We have recently reported that gangliosides act as inhibitors of ADP-ribosyltransferases and NAD(+) glycohydrolases (NADase) of pertussis toxin and the C3 exoenzyme from Clostridium botulinum (Hara-Yokoyama, M., Hirabayashi, Y., Irie, F., Syuto, B., Moriishi, H., Susya, H., and Furuyama, S. (1995) J. Biol. Chem. 270, 8115-8121). Here, we investigated the effect of gangliosides on the enzymatic activity of leukocyte cell surface antigen CD38, which is identified as an ecto-NADase (Kontani, K., Nishina, H., Ohoka, Y., Takahashi, K., and Katada, T. (1993) J. Biol. Chem. 268, 16895-16898). Gangliosides G(M1a) and G(Q1b alpha) inhibited the NADase activity in the immunoprecipitate of anti-CD38 antibody from the membrane extract of retinoic acid-treated human leukemic HL-60 cells. Gangliosides also inhibited the NADase activity of the extracellular domain of CD38 antigen that was deprived of the transmembrane domain and was expressed in Escherichia coli as a fusion protein with maltose-binding protein (MBP-CD38).

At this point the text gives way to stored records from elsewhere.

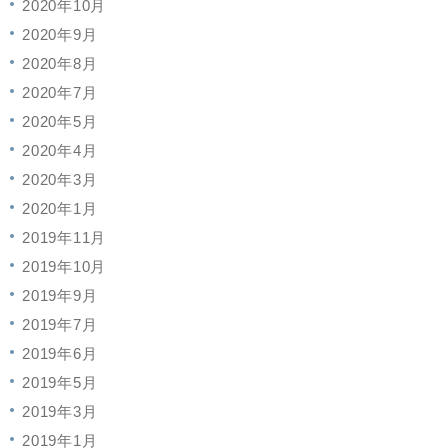
2020年10月
2020年9月
2020年8月
2020年7月
2020年5月
2020年4月
2020年3月
2020年1月
2019年11月
2019年10月
2019年9月
2019年7月
2019年6月
2019年5月
2019年3月
2019年1月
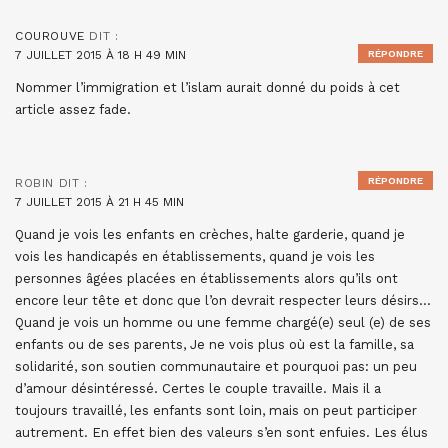
COUROUVE
DIT :
7 JUILLET 2015 À 18 H 49 MIN
RÉPONDRE
Nommer l’immigration et l’islam aurait donné du poids à cet
article assez fade.
RÉPONDRE
ROBIN
DIT :
7 JUILLET 2015 À 21 H 45 MIN
Quand je vois les enfants en crèches, halte garderie, quand je
vois les handicapés en établissements, quand je vois les
personnes âgées placées en établissements alors qu’ils ont
encore leur tête et donc que l’on devrait respecter leurs désirs…
Quand je vois un homme ou une femme chargé(e) seul (e) de ses
enfants ou de ses parents, Je ne vois plus où est la famille, sa
solidarité, son soutien communautaire et pourquoi pas: un peu
d’amour désintéressé. Certes le couple travaille. Mais il a
toujours travaillé, les enfants sont loin, mais on peut participer
autrement. En effet bien des valeurs s’en sont enfuies. Les élus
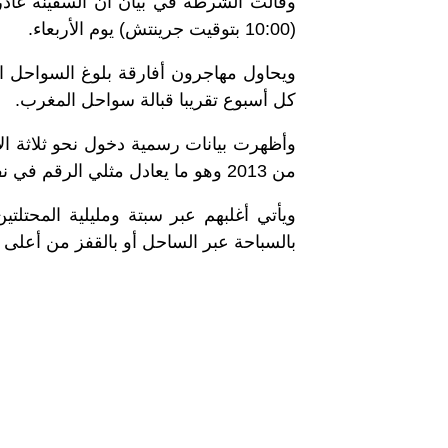
(10:00 بتوقيت جرينتش) يوم الأربعاء.
ويحاول مهاجرون أفارقة بلوغ السواحل ا
كل أسبوع تقريبا قبالة سواحل المغرب.
وأظهرت بيانات رسمية دخول نحو ثلاثة ال
من 2013 وهو ما يعادل مثلي الرقم في نفس الفترة من عام 2012.
ويأتي أغلبهم عبر سبتة ومليلية المحتل
بالسباحة عبر الساحل أو بالقفز من أعلى ا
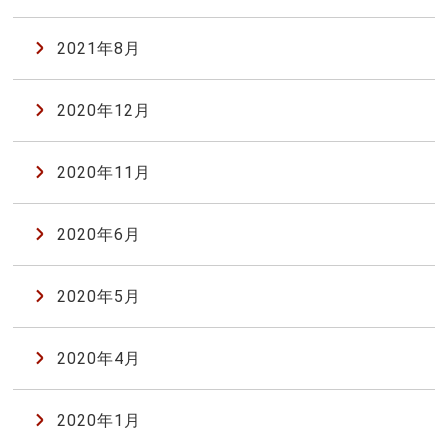
2021年8月
2020年12月
2020年11月
2020年6月
2020年5月
2020年4月
2020年1月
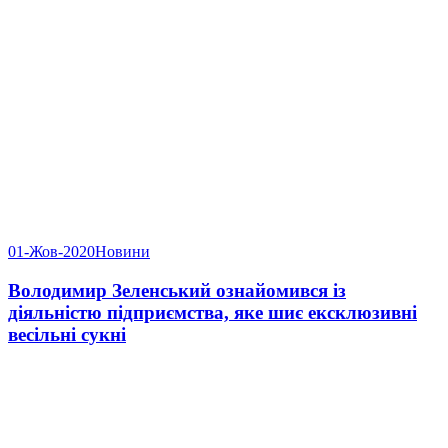
01-Жов-2020
Новини
Володимир Зеленський ознайомився із
діяльністю підприємства, яке шиє ексклюзивні
весільні сукні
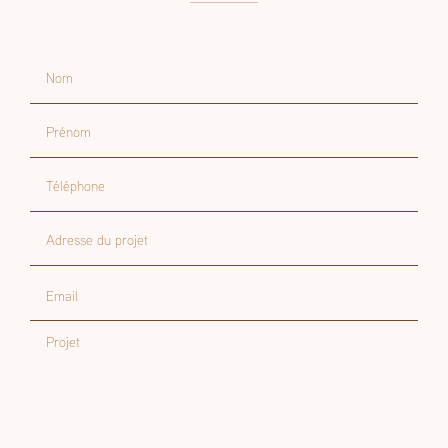
Contactez-nous
Nom
Prénom
Téléphone
Adresse du projet
Email
Projet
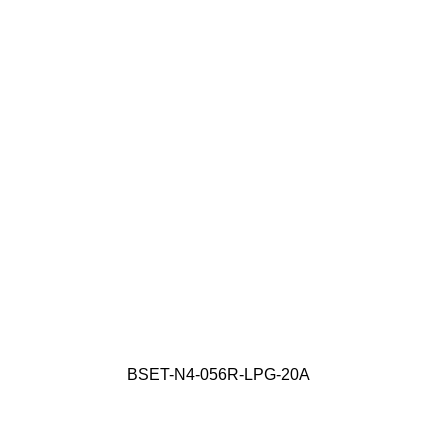
BSET-N4-056R-LPG-20A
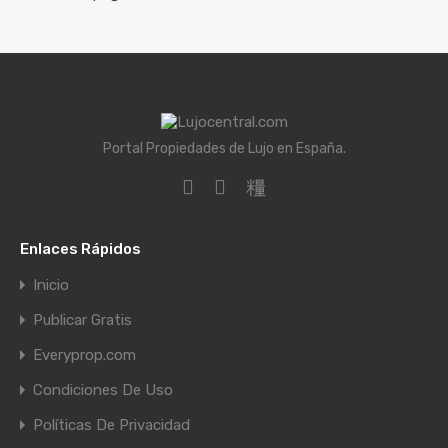
Portal Propiedades de Lujo en España.
Enlaces Rápidos
Inicio
Publicar Gratis
Everyprop.com
Condiciones De Uso
Políticas De Privacidad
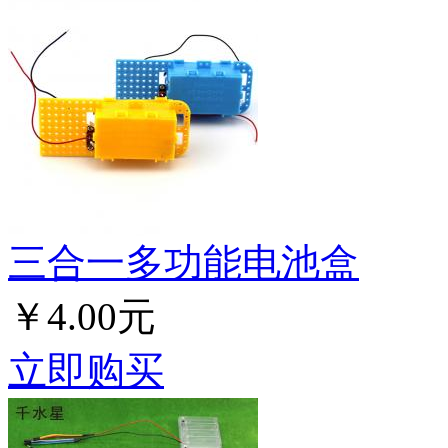
三合一多功能电池盒
￥4.00元
立即购买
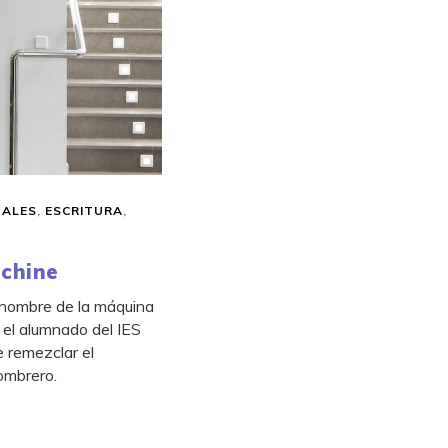
UALES
,
ESCRITURA
,
achine
l nombre de la máquina
el alumnado del IES
 remezclar el
ombrero.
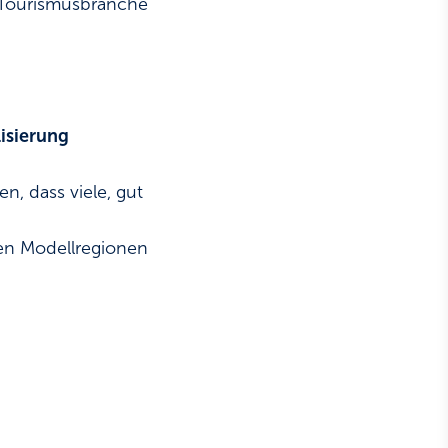
n Tourismusbranche
lisierung
n, dass viele, gut
en Modellregionen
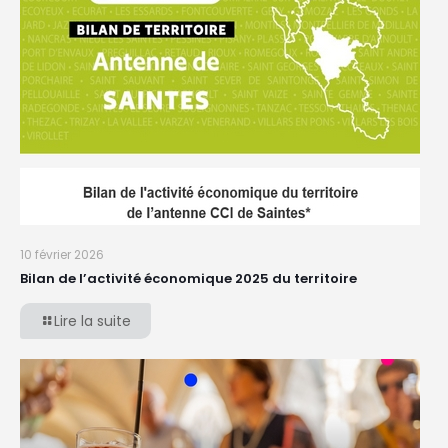
10 février 2026
Bilan de l’activité économique 2025 du territoire
Lire la suite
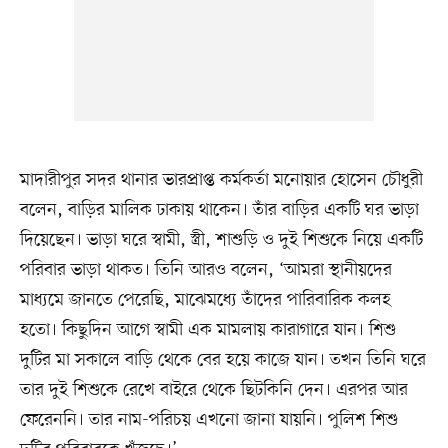
মাদারীপুর সদর থানার ভারপ্রাপ্ত কর্মকর্তা মনোয়ার হোসেন চৌধুরী
বলেন, বাড়ির মালিক ঢাকায় থাকেন। তাঁর বাড়ির একটি ঘর ভাড়া
দিয়েছেন। ভাড়া ঘরে স্বামী, স্ত্রী, শাশুড়ি ও দুই শিশুকে নিয়ে একটি
পরিবার ভাড়া থাকত। তিনি আরও বলেন, ‘আমরা স্থানীয়দের
মাধ্যমে জানতে পেরেছি, মাঝেমধ্যে তাঁদের পারিবারিক কলহ
হতো। কিছুদিন আগে স্বামী এক মামলায় কারাগারে যান। শিশু
দুটির মা সকালে বাড়ি থেকে বের হয়ে কাজে যান। তখন তিনি ঘরে
তার দুই শিশুকে রেখে বাইরে থেকে ছিটকিনি দেন। এরপর আর
ফেরেননি। তার নাম-পরিচয় এখনো জানা যায়নি। পুলিশ শিশু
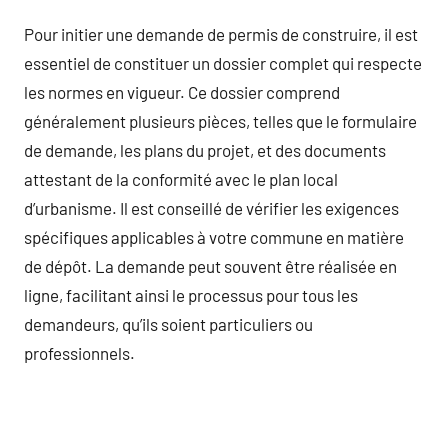
Pour initier une demande de permis de construire, il est
essentiel de constituer un dossier complet qui respecte
les normes en vigueur. Ce dossier comprend
généralement plusieurs pièces, telles que le formulaire
de demande, les plans du projet, et des documents
attestant de la conformité avec le plan local
d’urbanisme. Il est conseillé de vérifier les exigences
spécifiques applicables à votre commune en matière
de dépôt. La demande peut souvent être réalisée en
ligne, facilitant ainsi le processus pour tous les
demandeurs, qu’ils soient particuliers ou
professionnels.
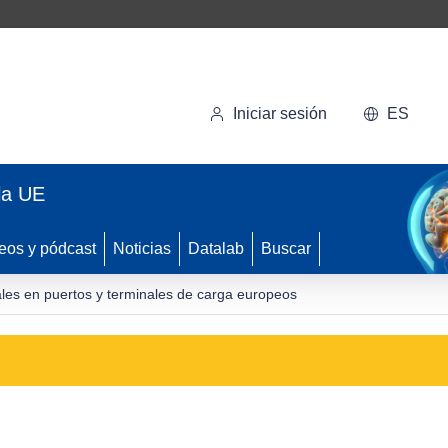
Iniciar sesión
ES
la UE
eos y pódcast
Noticias
Datalab
Buscar
es en puertos y terminales de carga europeos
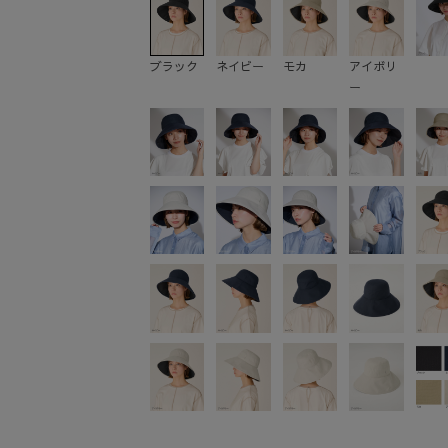
ブラック
ネイビー
モカ
アイボリ
ー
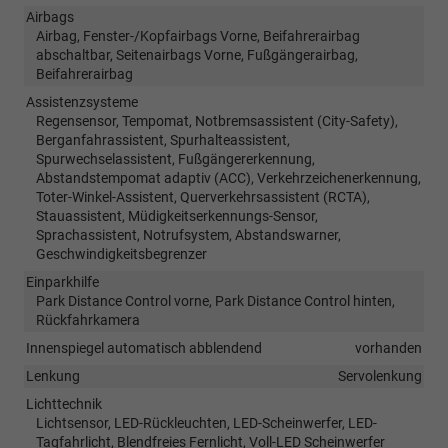
Airbags
Airbag, Fenster-/Kopfairbags Vorne, Beifahrerairbag
abschaltbar, Seitenairbags Vorne, Fußgängerairbag,
Beifahrerairbag
Assistenzsysteme
Regensensor, Tempomat, Notbremsassistent (City-Safety),
Berganfahrassistent, Spurhalteassistent,
Spurwechselassistent, Fußgängererkennung,
Abstandstempomat adaptiv (ACC), Verkehrzeichenerkennung,
Toter-Winkel-Assistent, Querverkehrsassistent (RCTA),
Stauassistent, Müdigkeitserkennungs-Sensor,
Sprachassistent, Notrufsystem, Abstandswarner,
Geschwindigkeitsbegrenzer
Einparkhilfe
Park Distance Control vorne, Park Distance Control hinten,
Rückfahrkamera
Innenspiegel automatisch abblendend
vorhanden
Lenkung
Servolenkung
Lichttechnik
Lichtsensor, LED-Rückleuchten, LED-Scheinwerfer, LED-
Tagfahrlicht, Blendfreies Fernlicht, Voll-LED Scheinwerfer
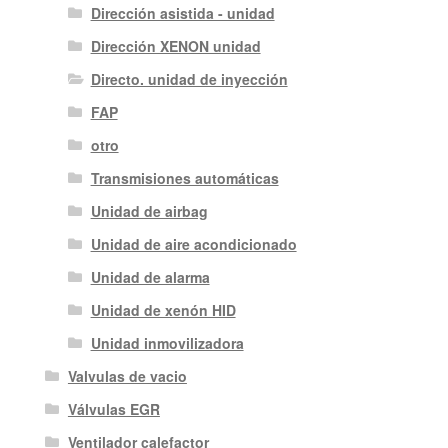
Dirección asistida - unidad
Dirección XENON unidad
Directo. unidad de inyección
FAP
otro
Transmisiones automáticas
Unidad de airbag
Unidad de aire acondicionado
Unidad de alarma
Unidad de xenón HID
Unidad inmovilizadora
Valvulas de vacio
Válvulas EGR
Ventilador calefactor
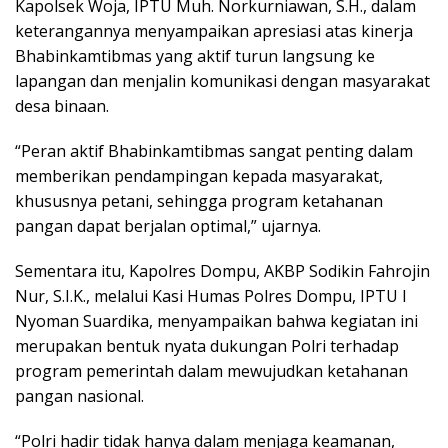
Kapolsek Woja, IPTU Muh. Norkurniawan, S.H., dalam
keterangannya menyampaikan apresiasi atas kinerja
Bhabinkamtibmas yang aktif turun langsung ke
lapangan dan menjalin komunikasi dengan masyarakat
desa binaan.
“Peran aktif Bhabinkamtibmas sangat penting dalam
memberikan pendampingan kepada masyarakat,
khususnya petani, sehingga program ketahanan
pangan dapat berjalan optimal,” ujarnya.
Sementara itu, Kapolres Dompu, AKBP Sodikin Fahrojin
Nur, S.I.K., melalui Kasi Humas Polres Dompu, IPTU I
Nyoman Suardika, menyampaikan bahwa kegiatan ini
merupakan bentuk nyata dukungan Polri terhadap
program pemerintah dalam mewujudkan ketahanan
pangan nasional.
“Polri hadir tidak hanya dalam menjaga keamanan,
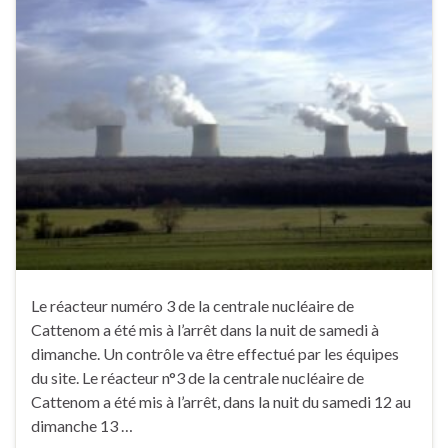
Le réacteur numéro 3 de la centrale nucléaire de
Cattenom a été mis à l’arrêt dans la nuit de samedi à
dimanche. Un contrôle va être effectué par les équipes
du site. Le réacteur n°3 de la centrale nucléaire de
Cattenom a été mis à l’arrêt, dans la nuit du samedi 12 au
dimanche 13 …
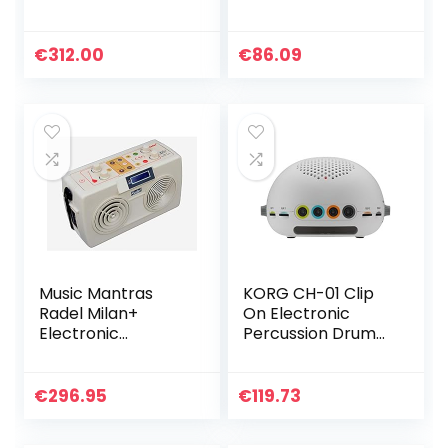
Meshvellen
Hand Drum
Drumpads,
Percussion
Superstevig Stalen
Practice Pad Kit
€
312.00
€
86.09
Rack, 100+
voor kinderen
Geluiden, 30
Volwassenen
Meespeeltracks,
voor…
Aansluitkabels,
Drumstokken en
Drumsleutel
Music Mantras
KORG CH-01 Clip
Radel Milan+
On Electronic
Electronic
Percussion Drum
Tanpura
Kit
Tabla/electronic
tanpura/electroni
€
296.95
€
119.73
c tabla/digital Taal
Tarnag/electronic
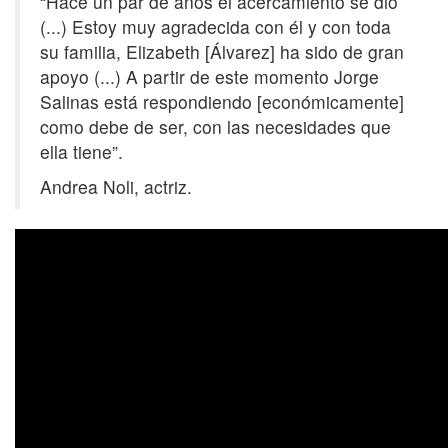
“Hace un par de años el acercamiento se dio
(...) Estoy muy agradecida con él y con toda
su familia, Elizabeth [Álvarez] ha sido de gran
apoyo (...) A partir de este momento Jorge
Salinas está respondiendo [económicamente]
como debe de ser, con las necesidades que
ella tiene”.
Andrea Noli, actriz.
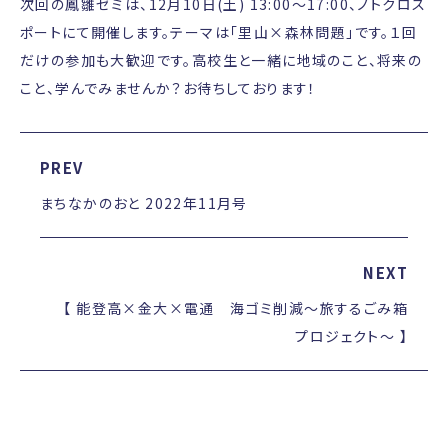
次回の鳳雛ゼミは、12月10日(土) 13:00～17:00、ノトクロス
ポートにて開催します。テーマは「里山×森林問題」です。１回
だけの参加も大歓迎です。高校生と一緒に地域のこと、将来の
こと、学んでみませんか？お待ちしております！
PREV
まちなかのおと 2022年11月号
NEXT
【 能登高×金大×電通 海ゴミ削減～旅するごみ箱
プロジェクト～ 】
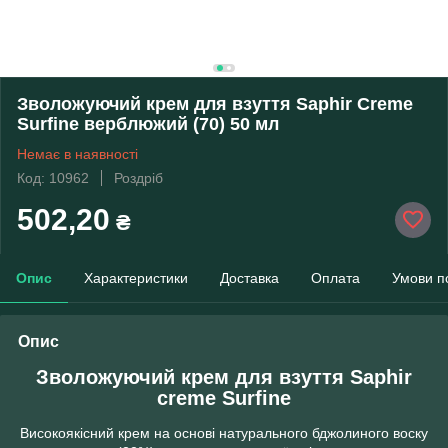
Зволожуючий крем для взуття Saphir Creme
Surfine верблюжий (70) 50 мл
Немає в наявності
Код: 10962
Роздріб
502,20
₴
Опис
Характеристики
Доставка
Оплата
Умови п
Опис
Зволожуючий крем для взуття Saphir
creme Surfine
Високоякісний крем на основі натурального бджолиного воску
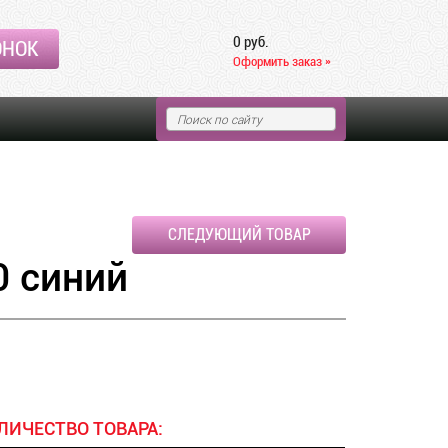
0 руб.
ОНОК
Оформить заказ »
СЛЕДУЮЩИЙ ТОВАР
0 синий
ЛИЧЕСТВО ТОВАРА:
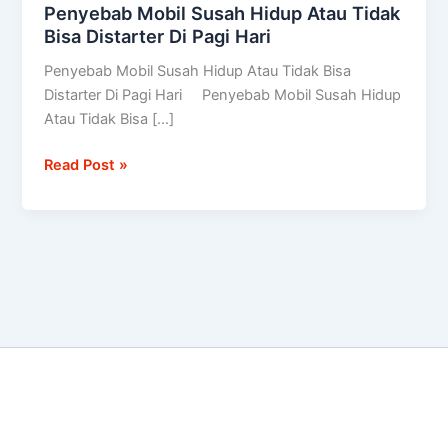
Penyebab Mobil Susah Hidup Atau Tidak
Penyebab
Bisa Distarter Di Pagi Hari
Mobil
Susah
Penyebab Mobil Susah Hidup Atau Tidak Bisa
Hidup
Distarter Di Pagi Hari Penyebab Mobil Susah Hidup
Atau
Atau Tidak Bisa […]
Tidak
Bisa
Read Post »
Distarter
Di
Pagi
Hari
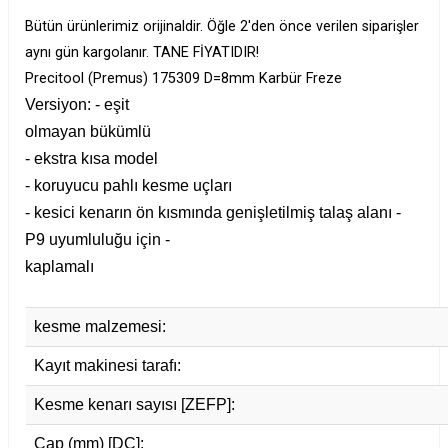
Bütün ürünlerimiz orijinaldir. Öğle 2'den önce verilen siparişler
aynı gün kargolanır. TANE FİYATIDIR!
Precitool (Premus) 175309 D=8mm Karbür Freze
Versiyon:
-
eşit
olmayan bükümlü
- ekstra kısa model
- koruyucu pahlı kesme uçları
- kesici kenarın ön kısmında genişletilmiş talaş alanı
-
P9
uyumluluğu
için
-
kaplamalı
kesme malzemesi:
Kayıt makinesi tarafı:
Kesme kenarı sayısı [ZEFP]:
Çap (mm) [DC]:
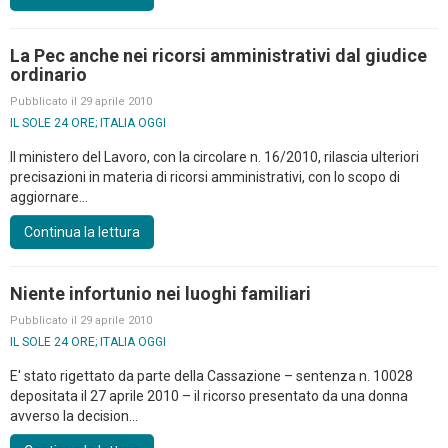
La Pec anche nei ricorsi amministrativi dal giudice
ordinario
Pubblicato il 29 aprile 2010
IL SOLE 24 ORE; ITALIA OGGI
Il ministero del Lavoro, con la circolare n. 16/2010, rilascia ulteriori
precisazioni in materia di ricorsi amministrativi, con lo scopo di
aggiornare...
Continua la lettura
Niente infortunio nei luoghi familiari
Pubblicato il 29 aprile 2010
IL SOLE 24 ORE; ITALIA OGGI
E' stato rigettato da parte della Cassazione – sentenza n. 10028
depositata il 27 aprile 2010 – il ricorso presentato da una donna
avverso la decision...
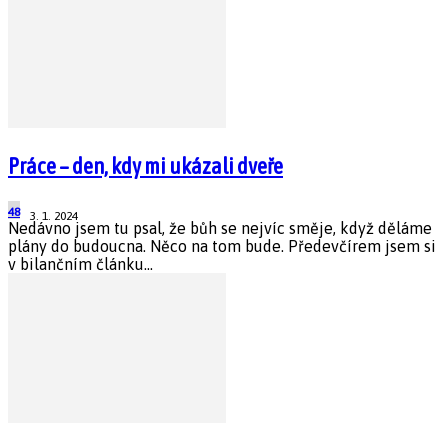
Práce – den, kdy mi ukázali dveře
48
3. 1. 2024
Nedávno jsem tu psal, že bůh se nejvíc směje, když děláme
plány do budoucna. Něco na tom bude. Předevčírem jsem si
v bilančním článku...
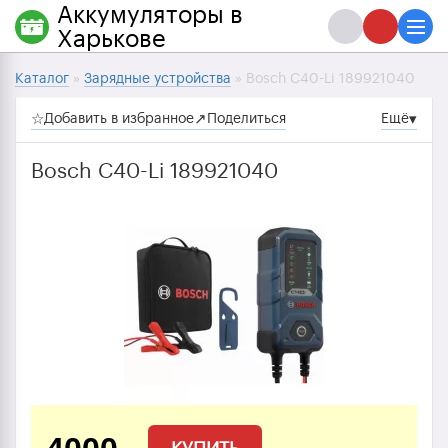
Аккумуляторы в
Харькове
Каталог
»
Зарядные устройства
» Bosch C40-Li 189921040
☆
Добавить в избранное
↗
Поделиться
Ещё
▾
Bosch C40-Li 189921040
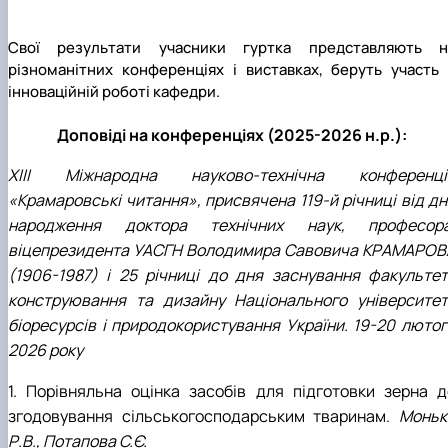
Свої результати учасники гуртка представляють н
різноманітних конференціях і виставках, беруть участь 
інноваційній роботі кафедри.
Доповіді на конференціях (2025-2026 н.р.):
XIII Міжнародна науково-технічна конференці
«Крамаровські читання», присвячена 119-й річниці від дн
народження доктора технічних наук, професора
віцепрезидента УАСГН Володимира Савовича КРАМАРОВ
(1906-1987) і 25 річниці до дня заснування факультет
конструювання та дизайну Національного університет
біоресурсів і природокористування України
. 19-20 люто
2026 року
1. Порівняльна оцінка засобів для підготовки зерна д
згодовування сільськогосподарським тваринам.
Моньк
Р.В., Потапова С.Є.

The order of the inhibitory effect of purified ganglioside species on the NADase activity on MBP-CD38 was as follows: G(Q1b alpha) > G(T1b), G(Q1b) > G(D1a), G(D1b), G(M1a),G(M1b), G(D3), G(M3). G(Q1b alpha) inhibited the NADase of MBP-CD38 in a noncompetitive manner versus NAD(+) with a K-i value of about 0.3 mu M. Neither ceramide nor the oligosaccharide moiety of G(Q1b alpha) had an effect on the NADase activity. G(Q1b alpha) G(T1b), and G(Q1b) also efficiently inhibited the ADP-ribosyl cyclase activity of MBP-CD38. At present, gangliosides are the only endogenous species that can block the enzymatic activity of CD38 antigen. The present results suggest a potential role of gangliosides as inhibitors of the ecto-NADases.